(Dataset entries)
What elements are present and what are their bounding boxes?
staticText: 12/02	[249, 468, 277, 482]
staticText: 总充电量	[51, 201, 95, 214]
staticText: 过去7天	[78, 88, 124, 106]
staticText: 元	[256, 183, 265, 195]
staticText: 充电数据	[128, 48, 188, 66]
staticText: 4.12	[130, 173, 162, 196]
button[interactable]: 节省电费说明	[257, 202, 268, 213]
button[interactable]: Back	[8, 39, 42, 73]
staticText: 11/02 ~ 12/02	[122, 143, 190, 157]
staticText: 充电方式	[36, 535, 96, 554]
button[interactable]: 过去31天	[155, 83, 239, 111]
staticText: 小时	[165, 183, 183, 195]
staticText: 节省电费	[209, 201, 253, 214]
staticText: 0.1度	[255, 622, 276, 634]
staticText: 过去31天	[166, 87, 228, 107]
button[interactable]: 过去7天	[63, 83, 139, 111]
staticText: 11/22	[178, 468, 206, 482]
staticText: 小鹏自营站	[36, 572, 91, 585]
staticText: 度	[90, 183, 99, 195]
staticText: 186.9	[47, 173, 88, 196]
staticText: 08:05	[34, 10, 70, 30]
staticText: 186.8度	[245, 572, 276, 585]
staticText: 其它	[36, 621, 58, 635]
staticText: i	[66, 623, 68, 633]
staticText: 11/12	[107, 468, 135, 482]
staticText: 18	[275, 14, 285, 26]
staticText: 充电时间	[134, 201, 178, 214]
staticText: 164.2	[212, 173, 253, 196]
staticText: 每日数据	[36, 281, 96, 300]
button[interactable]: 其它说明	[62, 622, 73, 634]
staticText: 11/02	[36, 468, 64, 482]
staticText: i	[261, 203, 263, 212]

Assignment: This exercise calls for every record to be restated word for word.

Response to the task:
What elements are present and what are their bounding boxes?
staticText: 12/02	[249, 468, 277, 482]
staticText: 总充电量	[51, 201, 95, 214]
staticText: 过去7天	[78, 88, 124, 106]
staticText: 元	[256, 183, 265, 195]
staticText: 充电数据	[128, 48, 188, 66]
staticText: 4.12	[130, 173, 162, 196]
button[interactable]: 节省电费说明	[257, 202, 268, 213]
button[interactable]: Back	[8, 39, 42, 73]
staticText: 11/02 ~ 12/02	[122, 143, 190, 157]
staticText: 充电方式	[36, 535, 96, 554]
button[interactable]: 过去31天	[155, 83, 239, 111]
staticText: 小时	[165, 183, 183, 195]
staticText: 节省电费	[209, 201, 253, 214]
staticText: 0.1度	[255, 622, 276, 634]
staticText: 过去31天	[166, 87, 228, 107]
button[interactable]: 过去7天	[63, 83, 139, 111]
staticText: 11/22	[178, 468, 206, 482]
staticText: 小鹏自营站	[36, 572, 91, 585]
staticText: 度	[90, 183, 99, 195]
staticText: 186.9	[47, 173, 88, 196]
staticText: 08:05	[34, 10, 70, 30]
staticText: 186.8度	[245, 572, 276, 585]
staticText: 其它	[36, 621, 58, 635]
staticText: i	[66, 623, 68, 633]
staticText: 11/12	[107, 468, 135, 482]
staticText: 18	[275, 14, 285, 26]
staticText: 充电时间	[134, 201, 178, 214]
staticText: 164.2	[212, 173, 253, 196]
staticText: 每日数据	[36, 281, 96, 300]
button[interactable]: 其它说明	[62, 622, 73, 634]
staticText: 11/02	[36, 468, 64, 482]
staticText: i	[261, 203, 263, 212]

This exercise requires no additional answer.